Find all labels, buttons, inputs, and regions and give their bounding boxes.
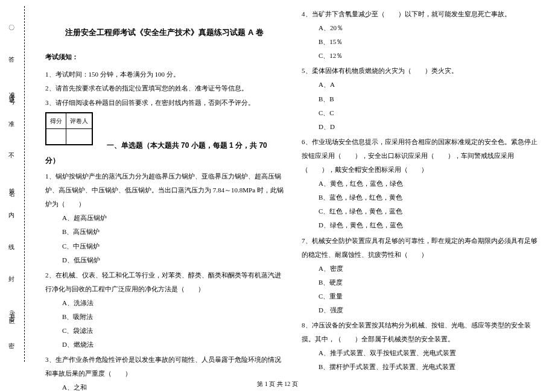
q1-stem: 1、锅炉按锅炉产生的蒸汽压力分为超临界压力锅炉、亚临界压力锅炉、超高压锅炉、高压… [45, 169, 284, 211]
margin-char-mi: 密 [8, 342, 14, 350]
q5-opts: A、A B、B C、C D、D [302, 78, 540, 133]
margin-char-zhun: 准 [8, 120, 14, 128]
page: 〇 答 准考证号 准 不 姓名 内 线 封 省（市区） 密 注册安全工程师考试《… [0, 0, 555, 374]
margin-char-nei: 内 [8, 211, 14, 220]
q2-opts: A、洗涤法 B、吸附法 C、袋滤法 D、燃烧法 [45, 296, 284, 352]
q1-opt-d: D、低压锅炉 [62, 253, 284, 267]
binding-margin: 〇 答 准考证号 准 不 姓名 内 线 封 省（市区） 密 [0, 0, 30, 374]
seal-dashed-line [24, 6, 25, 362]
page-footer: 第 1 页 共 12 页 [0, 380, 555, 388]
vertical-label-stack: 〇 答 准考证号 准 不 姓名 内 线 封 省（市区） 密 [5, 12, 18, 362]
q5-opt-a: A、A [319, 78, 540, 92]
q1-opts: A、超高压锅炉 B、高压锅炉 C、中压锅炉 D、低压锅炉 [45, 211, 284, 267]
column-left: 注册安全工程师考试《安全生产技术》真题练习试题 A 卷 考试须知： 1、考试时间… [36, 6, 293, 374]
q1-opt-c: C、中压锅炉 [62, 239, 284, 253]
q6-opt-d: D、绿色，黄色，红色，蓝色 [319, 218, 540, 232]
q2-opt-b: B、吸附法 [62, 310, 284, 324]
q5-opt-b: B、B [319, 92, 540, 106]
q2-opt-c: C、袋滤法 [62, 324, 284, 338]
margin-char-bu: 不 [8, 151, 14, 160]
q3-stem: 3、生产作业条件危险性评价是以发生事故的可能性、人员暴露于危险环境的情况和事故后… [45, 353, 284, 381]
q2-opt-d: D、燃烧法 [62, 338, 284, 352]
q2-opt-a: A、洗涤法 [62, 296, 284, 310]
q7-opt-a: A、密度 [319, 262, 540, 276]
q8-opt-b: B、摆杆护手式装置、拉手式装置、光电式装置 [319, 360, 540, 374]
q8-opt-a: A、推手式装置、双手按钮式装置、光电式装置 [319, 346, 540, 360]
column-right: 4、当矿井下含氧量减少至（ ）以下时，就可能发生窒息死亡事故。 A、20％ B、… [293, 6, 549, 374]
q2-stem: 2、在机械、仪表、轻工和化工等行业，对苯类、醇类、酯类和酮类等有机蒸汽进行净化与… [45, 268, 284, 296]
q7-opt-b: B、硬度 [319, 276, 540, 289]
q4-opts: A、20％ B、15％ C、12％ [302, 21, 540, 63]
q1-opt-a: A、超高压锅炉 [62, 211, 284, 225]
content-columns: 注册安全工程师考试《安全生产技术》真题练习试题 A 卷 考试须知： 1、考试时间… [30, 0, 555, 374]
margin-mark-circle: 〇 [8, 24, 14, 32]
margin-label-province: 省（市区） [7, 306, 16, 318]
score-cell-marker: 评卷人 [66, 113, 92, 128]
q7-opts: A、密度 B、硬度 C、重量 D、强度 [302, 262, 540, 317]
q5-opt-c: C、C [319, 106, 540, 120]
margin-char-xian: 线 [8, 243, 14, 251]
score-cell-score: 得分 [46, 113, 66, 128]
score-cell-blank1 [46, 128, 66, 144]
q1-opt-b: B、高压锅炉 [62, 225, 284, 239]
q7-opt-d: D、强度 [319, 303, 540, 317]
q6-stem: 6、作业现场安全信息提示，应采用符合相应的国家标准规定的安全色。紧急停止按钮应采… [302, 135, 540, 177]
q4-stem: 4、当矿井下含氧量减少至（ ）以下时，就可能发生窒息死亡事故。 [302, 7, 540, 21]
q6-opt-b: B、蓝色，绿色，红色，黄色 [319, 191, 540, 204]
notice-3: 3、请仔细阅读各种题目的回答要求，在密封线内答题，否则不予评分。 [45, 96, 284, 110]
q8-stem: 8、冲压设备的安全装置按其结构分为机械、按钮、光电、感应等类型的安全装摸。其中，… [302, 318, 540, 346]
margin-label-ticket: 准考证号 [7, 87, 16, 96]
margin-char-answer: 答 [8, 55, 14, 64]
notice-heading: 考试须知： [45, 50, 284, 64]
q4-opt-c: C、12％ [319, 49, 540, 63]
notice-2: 2、请首先按要求在试卷的指定位置填写您的姓名、准考证号等信息。 [45, 81, 284, 95]
q6-opt-a: A、黄色，红色，蓝色，绿色 [319, 177, 540, 191]
notice-1: 1、考试时间：150 分钟，本卷满分为 100 分。 [45, 68, 284, 81]
score-cell-blank2 [66, 128, 92, 144]
q4-opt-b: B、15％ [319, 35, 540, 49]
q5-stem: 5、柔体固体有机物质燃烧的火灾为（ ）类火灾。 [302, 64, 540, 78]
score-table: 得分 评卷人 [45, 112, 93, 145]
exam-title: 注册安全工程师考试《安全生产技术》真题练习试题 A 卷 [45, 24, 284, 40]
margin-char-feng: 封 [8, 275, 14, 283]
q8-opts: A、推手式装置、双手按钮式装置、光电式装置 B、摆杆护手式装置、拉手式装置、光电… [302, 346, 540, 374]
q5-opt-d: D、D [319, 120, 540, 134]
q7-opt-c: C、重量 [319, 289, 540, 303]
margin-label-name: 姓名 [7, 183, 16, 188]
q4-opt-a: A、20％ [319, 21, 540, 35]
q6-opt-c: C、红色，绿色，黄色，蓝色 [319, 204, 540, 218]
q6-opts: A、黄色，红色，蓝色，绿色 B、蓝色，绿色，红色，黄色 C、红色，绿色，黄色，蓝… [302, 177, 540, 232]
q7-stem: 7、机械安全防护装置应具有足够的可靠性，即在规定的寿命期限内必须具有足够的稳定性… [302, 234, 540, 262]
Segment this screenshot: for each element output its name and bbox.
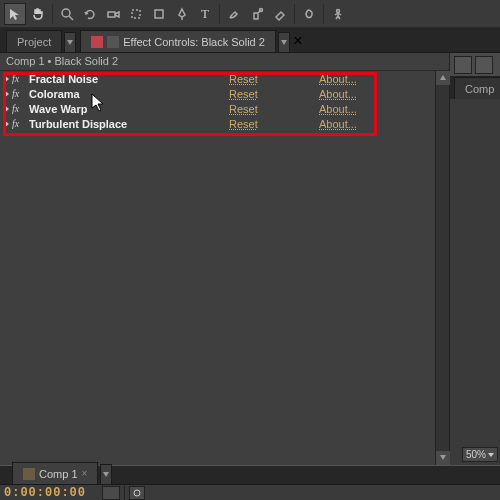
fx-icon[interactable]: fx [12,73,24,84]
right-panel-toolbar [450,53,500,77]
tab-project-menu-icon[interactable] [64,32,76,52]
effect-row[interactable]: fx Turbulent Displace Reset About... [0,116,435,131]
panel-area: Comp 1 • Black Solid 2 fx Fractal Noise … [0,53,500,465]
pan-behind-tool-icon[interactable] [125,3,147,25]
fx-icon[interactable]: fx [12,118,24,129]
svg-point-0 [62,9,70,17]
svg-rect-2 [132,10,140,18]
tab-label: Effect Controls: Black Solid 2 [123,36,265,48]
breadcrumb: Comp 1 • Black Solid 2 [0,53,449,71]
camera-tool-icon[interactable] [102,3,124,25]
zoom-tool-icon[interactable] [56,3,78,25]
svg-point-6 [134,490,140,496]
right-tool-icon[interactable] [454,56,472,74]
comp-icon [23,468,35,480]
close-icon[interactable]: × [82,468,88,479]
timeline-btn-icon[interactable] [129,486,145,500]
effect-row[interactable]: fx Fractal Noise Reset About... [0,71,435,86]
text-tool-icon[interactable]: T [194,3,216,25]
zoom-level[interactable]: 50% [462,447,498,462]
about-link[interactable]: About... [319,73,409,85]
search-icon[interactable] [102,486,120,500]
fx-icon[interactable]: fx [12,88,24,99]
tab-effect-controls[interactable]: Effect Controls: Black Solid 2 [80,30,276,52]
svg-rect-1 [108,12,115,17]
about-link[interactable]: About... [319,103,409,115]
effects-scroll-area: fx Fractal Noise Reset About... fx Color… [0,71,449,465]
timecode[interactable]: 0:00:00:00 [4,486,86,500]
effects-list: fx Fractal Noise Reset About... fx Color… [0,71,435,131]
tab-comp-timeline[interactable]: Comp 1 × [12,462,98,484]
effect-controls-panel: Comp 1 • Black Solid 2 fx Fractal Noise … [0,53,450,465]
triangle-collapsed-icon[interactable] [4,75,9,83]
effect-name: Turbulent Displace [29,118,229,130]
eraser-tool-icon[interactable] [269,3,291,25]
vertical-scrollbar[interactable] [435,71,449,465]
timeline-panel: Comp 1 × 0:00:00:00 [0,465,500,500]
chevron-down-icon [488,452,494,458]
triangle-collapsed-icon[interactable] [4,105,9,113]
triangle-collapsed-icon[interactable] [4,90,9,98]
effect-controls-icon [91,36,103,48]
puppet-tool-icon[interactable] [327,3,349,25]
effect-name: Wave Warp [29,103,229,115]
about-link[interactable]: About... [319,118,409,130]
pen-tool-icon[interactable] [171,3,193,25]
effect-name: Fractal Noise [29,73,229,85]
about-link[interactable]: About... [319,88,409,100]
rotate-tool-icon[interactable] [79,3,101,25]
fx-icon[interactable]: fx [12,103,24,114]
tab-label: Project [17,36,51,48]
tab-timeline-menu-icon[interactable] [100,464,112,484]
effect-row[interactable]: fx Colorama Reset About... [0,86,435,101]
effect-controls-icon-2 [107,36,119,48]
clone-tool-icon[interactable] [246,3,268,25]
triangle-collapsed-icon[interactable] [4,120,9,128]
zoom-value: 50% [466,449,486,460]
scroll-up-icon[interactable] [436,71,450,85]
reset-link[interactable]: Reset [229,118,319,130]
svg-rect-3 [155,10,163,18]
tab-label: Comp 1 [39,468,78,480]
brush-tool-icon[interactable] [223,3,245,25]
tab-composition[interactable]: Comp [454,77,500,99]
reset-link[interactable]: Reset [229,73,319,85]
top-toolbar: T [0,0,500,28]
reset-link[interactable]: Reset [229,88,319,100]
tab-ec-menu-icon[interactable] [278,32,290,52]
panel-tabs: Project Effect Controls: Black Solid 2 × [0,28,500,53]
mask-rect-tool-icon[interactable] [148,3,170,25]
right-tool-icon[interactable] [475,56,493,74]
hand-tool-icon[interactable] [27,3,49,25]
close-icon[interactable]: × [293,32,302,50]
effect-name: Colorama [29,88,229,100]
scroll-down-icon[interactable] [436,451,450,465]
roto-tool-icon[interactable] [298,3,320,25]
timeline-tabs: Comp 1 × [0,465,500,485]
tab-label: Comp [465,83,494,95]
tab-project[interactable]: Project [6,30,62,52]
right-panel-strip: Comp [450,53,500,465]
reset-link[interactable]: Reset [229,103,319,115]
effect-row[interactable]: fx Wave Warp Reset About... [0,101,435,116]
selection-tool-icon[interactable] [4,3,26,25]
timeline-header-row: 0:00:00:00 [0,485,500,500]
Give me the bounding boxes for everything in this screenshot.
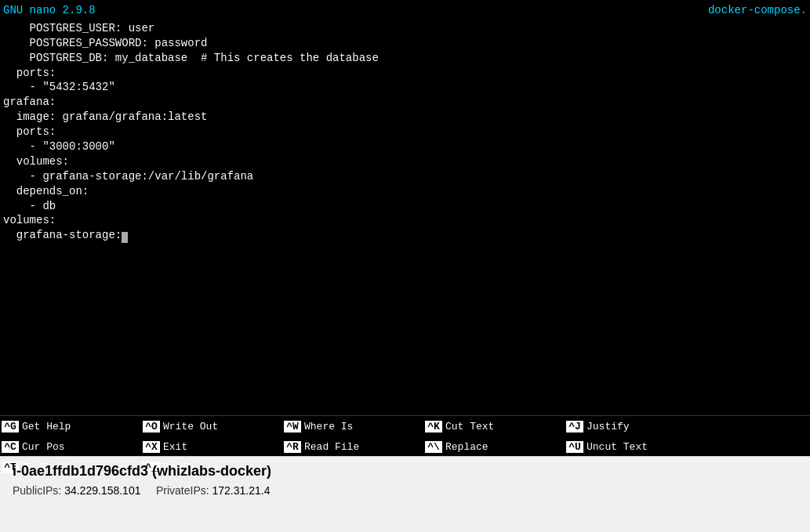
- terminal-line: POSTGRES_USER: user: [3, 21, 807, 36]
- terminal-line: POSTGRES_DB: my_database # This creates …: [3, 51, 807, 66]
- terminal-line: volumes:: [3, 213, 807, 228]
- shortcut-key: ^\: [425, 441, 442, 453]
- terminal-line: POSTGRES_PASSWORD: password: [3, 36, 807, 51]
- private-ips-value: 172.31.21.4: [212, 484, 271, 497]
- info-panel: i-0ae1ffdb1d796cfd3 (whizlabs-docker) Pu…: [0, 456, 810, 532]
- filename: docker-compose.: [708, 3, 807, 18]
- shortcut-label: Get Help: [22, 421, 71, 432]
- terminal-line: - "5432:5432": [3, 80, 807, 95]
- terminal-header: GNU nano 2.9.8 docker-compose.: [0, 3, 810, 18]
- shortcut-item[interactable]: ^RRead File: [282, 436, 423, 457]
- shortcut-key: ^J: [566, 421, 583, 432]
- terminal-line: - db: [3, 199, 807, 214]
- shortcut-item[interactable]: ^JJustify: [565, 416, 706, 436]
- shortcut-item[interactable]: ^WWhere Is: [282, 416, 423, 436]
- cursor: [122, 232, 128, 243]
- terminal-line: ports:: [3, 66, 807, 81]
- shortcut-key: ^U: [566, 441, 583, 453]
- shortcut-key: ^O: [143, 421, 160, 432]
- terminal-line: - grafana-storage:/var/lib/grafana: [3, 169, 807, 184]
- shortcut-item[interactable]: ^\Replace: [423, 436, 565, 457]
- shortcut-item[interactable]: ^GGet Help: [0, 416, 141, 436]
- shortcut-key: ^K: [425, 421, 442, 432]
- shortcut-item[interactable]: ^XExit: [141, 436, 282, 457]
- shortcut-item[interactable]: ^CCur Pos: [0, 436, 141, 457]
- terminal-line: grafana:: [3, 95, 807, 110]
- shortcut-item[interactable]: ^UUncut Text: [565, 436, 706, 457]
- shortcut-label: Where Is: [304, 421, 353, 432]
- instance-details: PublicIPs: 34.229.158.101 PrivateIPs: 17…: [13, 484, 797, 497]
- shortcut-key: ^R: [284, 441, 301, 453]
- terminal-line: depends_on:: [3, 184, 807, 199]
- shortcut-key: ^W: [284, 421, 301, 432]
- shortcut-label: Cut Text: [445, 421, 494, 432]
- instance-title: i-0ae1ffdb1d796cfd3 (whizlabs-docker): [13, 463, 797, 480]
- nano-version: GNU nano 2.9.8: [3, 3, 96, 18]
- shortcut-label: Exit: [163, 441, 187, 453]
- terminal-window: GNU nano 2.9.8 docker-compose. POSTGRES_…: [0, 0, 810, 415]
- shortcut-label: Write Out: [163, 421, 218, 432]
- shortcut-label: Justify: [587, 421, 630, 432]
- terminal-line: - "3000:3000": [3, 139, 807, 154]
- public-ips-label: PublicIPs:: [13, 484, 61, 497]
- shortcut-label: Uncut Text: [587, 441, 648, 453]
- shortcut-key: ^C: [2, 441, 19, 453]
- terminal-content[interactable]: POSTGRES_USER: user POSTGRES_PASSWORD: p…: [0, 21, 810, 243]
- shortcut-item[interactable]: ^KCut Text: [423, 416, 565, 436]
- shortcut-label: Replace: [445, 441, 489, 453]
- shortcut-item[interactable]: ^OWrite Out: [141, 416, 282, 436]
- shortcut-key: ^G: [2, 421, 19, 432]
- shortcut-bar: ^GGet Help^OWrite Out^WWhere Is^KCut Tex…: [0, 415, 810, 456]
- terminal-line: image: grafana/grafana:latest: [3, 110, 807, 125]
- shortcut-key: ^X: [143, 441, 160, 453]
- public-ips-value: 34.229.158.101: [64, 484, 140, 497]
- terminal-line: grafana-storage:: [3, 228, 807, 243]
- private-ips-label: PrivateIPs:: [156, 484, 209, 497]
- terminal-line: volumes:: [3, 154, 807, 169]
- terminal-line: ports:: [3, 125, 807, 139]
- shortcut-label: Cur Pos: [22, 441, 65, 453]
- shortcut-label: Read File: [304, 441, 359, 453]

-- WHAT THE TASK REQUIRES --
Count, in the data above, the lines that hold "注册安全工程师考试". Return only that count.

-- RESPONSE AREA --
4